With the closing of a “lifeline” grocery store for many South Frankfort residents imminent, the city commission Monday broached providing options to help support a replacement if one chose to move to the community.
Commissioners, at the end of their regular meeting, discussed the closing of Bryant’s Pic-Pac. Feeding the residents of South Frankfort and downtown since its construction in 1953, the store will soon close its doors for good, owner Danny Bryant announced this week.
Commissioners discussed the possibiity of the city working with a developer to establish a replacement grocery store in the neighborhood.
Commissioner Eric Whisman opened the discussion, describing the store as a “lifeline for our downtown community” because many low-income, fixed-income, elderly or disabled people live within walking distance.
“A lot of people depend on it to get sustenance, and it’s as important to some people within walking distance as utilities — water and sewer and otherwise,” Whisman said. “I’d like to ask the commission that we start reviewing and looking for some alternatives to support a local grocery … so our elderly and others can get their groceries and what they need. I think there is likely an opportunity here we’ll see a grocery store survive in this location.”
The city does offer a public trolley as transportation for residents who lack transportation to the larger chain grocery stores outside of downtown. But round trips can usually take a significant time commitment, according to residents in the area.

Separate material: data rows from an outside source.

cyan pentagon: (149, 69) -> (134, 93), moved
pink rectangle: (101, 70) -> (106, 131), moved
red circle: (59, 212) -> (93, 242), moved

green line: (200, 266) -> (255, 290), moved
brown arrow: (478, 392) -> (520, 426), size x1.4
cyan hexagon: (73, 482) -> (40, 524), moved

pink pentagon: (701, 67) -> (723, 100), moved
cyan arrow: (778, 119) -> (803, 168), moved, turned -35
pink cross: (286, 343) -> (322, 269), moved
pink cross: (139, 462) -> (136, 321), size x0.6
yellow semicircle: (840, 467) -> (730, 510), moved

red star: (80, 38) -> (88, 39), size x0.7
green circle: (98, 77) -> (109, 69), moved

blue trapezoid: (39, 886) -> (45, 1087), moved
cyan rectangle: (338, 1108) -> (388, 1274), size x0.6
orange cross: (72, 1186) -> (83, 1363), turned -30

Only Commissioner Scott Tippett expressed approval of the idea to explore options for a replacement. He agreed with Whisman’s description of how critical the store is to the community and called on the economic professionals who work in Frankfort’s semigovernmental agencies to recruit replacements, who could then receive institutional knowledge from Bryant.
“We need to look at all options to keep that service in South Frankfort,” Tippett said.

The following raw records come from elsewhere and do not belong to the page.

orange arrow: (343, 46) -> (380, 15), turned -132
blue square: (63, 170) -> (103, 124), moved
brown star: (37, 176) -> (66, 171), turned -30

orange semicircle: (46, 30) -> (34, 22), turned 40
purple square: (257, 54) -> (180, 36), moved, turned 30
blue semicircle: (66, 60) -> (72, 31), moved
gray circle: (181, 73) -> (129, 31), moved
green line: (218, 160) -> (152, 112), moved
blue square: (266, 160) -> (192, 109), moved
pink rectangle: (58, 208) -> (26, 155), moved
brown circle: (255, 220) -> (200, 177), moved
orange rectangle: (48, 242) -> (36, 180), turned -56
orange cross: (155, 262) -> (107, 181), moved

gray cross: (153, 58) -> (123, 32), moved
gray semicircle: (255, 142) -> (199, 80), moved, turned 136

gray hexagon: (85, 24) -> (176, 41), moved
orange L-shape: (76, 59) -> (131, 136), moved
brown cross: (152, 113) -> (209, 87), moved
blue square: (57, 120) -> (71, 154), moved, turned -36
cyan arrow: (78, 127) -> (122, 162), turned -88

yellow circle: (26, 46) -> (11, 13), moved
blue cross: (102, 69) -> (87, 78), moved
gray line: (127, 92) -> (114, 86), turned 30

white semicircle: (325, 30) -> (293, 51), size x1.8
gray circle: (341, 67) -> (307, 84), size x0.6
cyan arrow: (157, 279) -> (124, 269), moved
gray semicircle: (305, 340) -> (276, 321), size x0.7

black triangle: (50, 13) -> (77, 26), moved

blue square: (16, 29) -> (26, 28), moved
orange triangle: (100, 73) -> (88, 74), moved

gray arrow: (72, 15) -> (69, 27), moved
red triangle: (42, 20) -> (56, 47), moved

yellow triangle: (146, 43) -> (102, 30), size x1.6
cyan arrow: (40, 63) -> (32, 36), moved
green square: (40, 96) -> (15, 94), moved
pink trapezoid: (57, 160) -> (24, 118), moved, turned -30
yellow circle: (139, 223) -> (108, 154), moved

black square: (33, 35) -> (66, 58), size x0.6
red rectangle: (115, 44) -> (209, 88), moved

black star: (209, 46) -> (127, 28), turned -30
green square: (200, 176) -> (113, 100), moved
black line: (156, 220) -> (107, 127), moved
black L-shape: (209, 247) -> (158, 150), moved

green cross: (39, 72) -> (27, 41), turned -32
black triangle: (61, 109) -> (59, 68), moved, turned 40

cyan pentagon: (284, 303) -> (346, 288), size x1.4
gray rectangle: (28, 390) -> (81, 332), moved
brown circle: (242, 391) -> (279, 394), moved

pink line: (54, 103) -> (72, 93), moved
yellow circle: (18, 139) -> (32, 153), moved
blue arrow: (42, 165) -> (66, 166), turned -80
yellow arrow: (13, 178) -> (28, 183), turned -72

Commissioner John Sower highlighted that there are currently no opportunity zones in the Second Street area that would incentivize a developer with tax breaks. However, Whisman said there are historic preservation grants that could help with up to 40% of renovation costs.
The area is also the focus of $8 million from a federal TIGER Grant. It aims to make the corridor from West Second Street to East Main Street safer for pedestrians and cyclists while beautifying the area to make it more attractive to investors.
Whisman said he would meet with Bryant later in the week to explore options of him possibly contributing institutional knowledge to a successor.
“Maybe he can pass on the needs of the community, and we can target that,” Whisman said.